A unix timestamp, that will "work" until 2099, would be 4099770061, so storing it as INT(10) would be more than sufficient. According to the mysql documentation, that would take up 4 bytes. A datetime field will take up 8 bytes. So, it seems that timestamps are at least smaller. Is that true?

Also, the last question then remains, which is faster during a sort? Is there any difference?

rockstardev
  • 13,479
  • 39
  • 164
  • 296
  • Hey @coderama, I'd highly recommend datetime. The DBAs at my company recommend it and we maintain a large mySQL stack. Also, please refer to this stackoverflow article : http://stackoverflow.com/questions/12617347/when-do-we-chose-datetime-over-timestamp – Mark Madej Nov 07 '14 at 05:51
  • Thanks, but based on what grounds. I won't be using any date functions. It is PURELY for ordering. I have established datetime is bigger, but is it slower or faster? And if I don't need to use all the extra mysql functions, why would I use the bigger and slower of the two? – rockstardev Nov 07 '14 at 06:10
  • If it's only for ordering, I agree int would be better. However, you may also want to consider what your database will be used for in the future. You may not need date functions now, but inevitably your data store will grow bigger and you'll want to report on that data. It will be a lot easier if you can leverage mySQL's date functions in that case. – Mark Madej Nov 07 '14 at 06:12
  • I think that's especially true if you're building some kind of web crawler. One database row for one URL is going to add up FAST. – Mark Madej Nov 07 '14 at 06:13
  • Awesome. any idea which will sort by faster? I think the int, because it is smaller, but perhaps there is some benefit with date_time's i'm not aware of? – rockstardev Nov 07 '14 at 06:24

2 Answers2

3

I found an article that addresses your exact question. Int is significantly faster. This thread has a guy that ran performance tests that are hugely in favor of int over datetime.

MySQL Integer vs DateTime index

Community
  • 1
  • 1
Mark Madej
  • 1,752
  • 1
  • 14
  • 19
2

Partitions?

If this is one of these edge cases where you put a date in a database, and not want to do anything about it until later; then I would consider partition by one of date, month, day, year, ...etc.

http://dev.mysql.com/doc/refman/5.6/en/partitioning-overview.html

Integer or Datetime?

  • integer is a more primitive type and doesn't use as many bytes.
  • on a 32bit machine, comparing 4 bytes is faster than comparing 8 bytes.
  • keep in mind that resolution is important,
    • DATE is 3 bytes
    • YEAR alone is only 1 byte

Do your homework

Based on your workload (write intensive? read intensive?) and where you do the conversion from timestamp to integer, you may have some surprises.

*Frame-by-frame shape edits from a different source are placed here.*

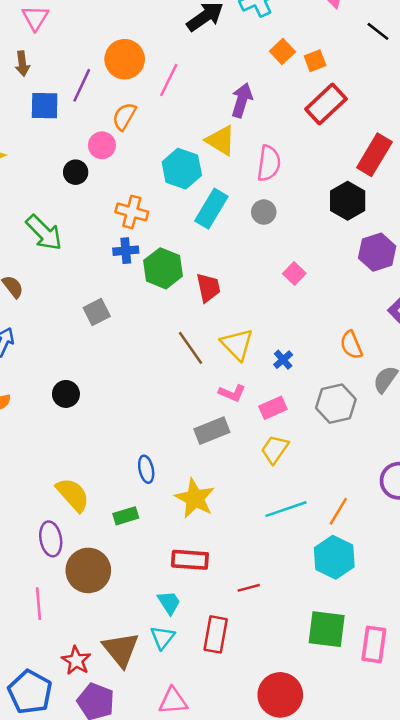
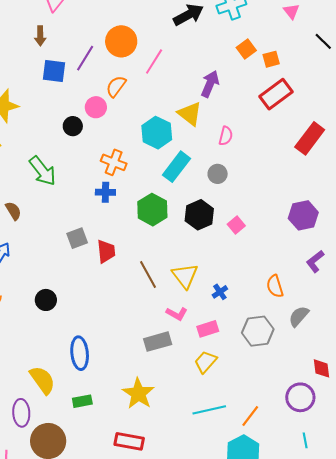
pink semicircle: (269, 163) -> (226, 136), size x0.7
black hexagon: (348, 201) -> (199, 215), moved
green hexagon: (163, 268) -> (152, 210), moved
red trapezoid: (208, 288) -> (106, 251), moved
blue ellipse: (146, 469) -> (80, 353), moved, size x1.5

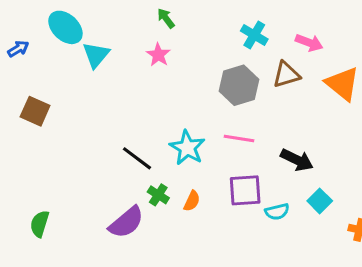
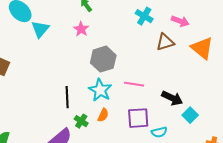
gray hexagon: (239, 85) -> (103, 59), moved
black line: (137, 158) -> (67, 97), turned 50
orange semicircle: (192, 201) -> (103, 115), moved
cyan square: (320, 201) -> (190, 115), moved

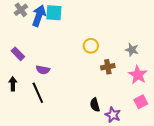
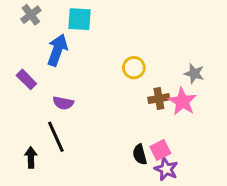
blue arrow: (39, 16) -> (57, 50), moved
pink star: (138, 75) -> (182, 101), moved
black arrow: (13, 84) -> (31, 157), moved
pink square: (141, 102) -> (160, 150), moved

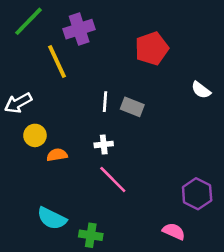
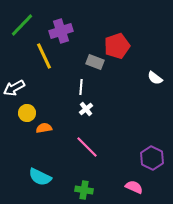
gray rectangle: (132, 107) -> (95, 62), moved
white cross: (104, 144) -> (86, 109), moved, turned -32
green cross: (91, 235) -> (84, 190), moved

I wouldn't trust numbers I see out there and conduct my own experiment to make sure if fits my workload.

http://dev.mysql.com/doc/refman/5.1/en/storage-requirements.html http://dev.mysql.com/doc/internals/en/date-and-time-data-type-representation.html


If your end goal is to keep crawling the page you last crawled the longest time ago; you could imagine a ring where all rows have a number that increases on a regular basis and when the url gets crawled again, then you can reset that number to zero.

Partitions, cont'd.

If you used partitions and you know partition p1 has the oldest ones.

SELECT URL FROM mytable PARTITION (p1);
# crawl those.

Next time, imagine p2 has the oldest data.

SELECT URL FROM mytable PARTITION (p2);
# crawl those.

Boom, no order or sort needed.

How to choose a good partitioning scheme.

5 billion pages is a lot. You are not going to crawl that in one day (or I hope you are not using dial-up). If your moving window is a week, then there are roughly 52 weeks in a year; each week you get a new working set.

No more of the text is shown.